Configuration: Input and Output handling

Introduction

CRAB handles insertion and extraction of code and files to and from the workernode the actual job is running in several ways. While there is only one standard handling of input, output has to be handled differently dependent on the output data volume.

CRAB uses per default the built in input and output capabilities of the GRID middleware.

  • Using the EGEE resource broker with the schedulers edg,glite,glitecoll, you will use the sandbox functionality of the resource broker. CRAB sends the user's input consisting of the packed user code and possible additional input files to the resource broker during submission. After job completion, CRAB retrieves the output from the resource broker. There is no direct communication between the user's machine and the target GRID farm, this is handled by the resource broker.
  • Using the OSG direct submisson, the local Condor scheduler communicates with the target GRID farm and takes care of input and output transportation. There is direct communication between the user's machine and the target GRID farm. This is the reason why the local Condor scheduler has to be running and connected to the network at all times during the job execution.

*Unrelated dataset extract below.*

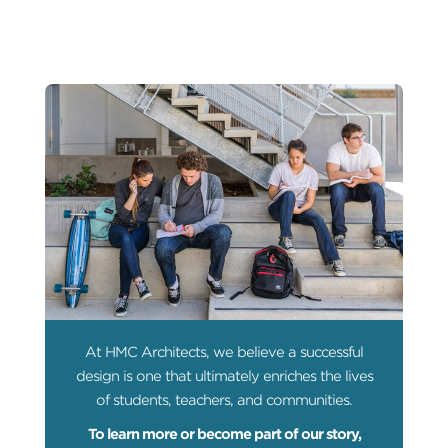
At HMC Architects, we believe a successful
design is one that ultimately enriches the lives
of students, teachers, and communities.
To learn more or become part of our story,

Please note that input and output sandboxes are limited to 100MB. If the input sandbox limit is exceeded, the job will fail to submit. If the output sandbox limit is exceeded, the output files will be truncated and can lead to corrupt output files. Standard output, standard error and logs are handled by CRAB automatically and count towards the 100 MB limit.

In the case of larger output, CRAB provides the possibility to stage out the output directly to a storage element. A rule of thumb: If the output contains a CMSSW root file with more than 10 events, please use the storage element output handling.

All output modes are described in the following.

Default mode using the GRID middleware sandbox

All output files in addition to the standard output and error and logs are defined in the CRAB configuration file in the [CMSSW] section by defining the list of output files as a comma-separated list:

output_file            = output.root

To use the GRID middleware sanbox, set return_data in the [USER] section of the config file to true:

return_data = 1

Storage element mode

The storage element mode uses a specified GRID server called a storage element to store the output in a specified directory. This is useful to users who create large output files. To use this mode, set copy_data to true in the [USER] section:

copy_data = 1

and set return_data to false to prevent your sandbox from overflowing (you will still get your standard output and error from CRAB through your sandbox):

return_data = 0

Specify the address of the GRID server and the full path of the directory where your output should be stored. For example, a storage element at CERN using the srm protocol looks like:

storage_element = srm.cern.ch
storage_path = /srm/managerv1?SFN=/castor/cern.ch/user/u/username/subdir

An srm storage element at FNAL looks like:

storage_element = cmssrm.fnal.gov 
storage_path = /srm/managerv1?SFN=/resilient/username/subdir

You will need to get the storage_element and storage_path names from the server where you wish to send your data.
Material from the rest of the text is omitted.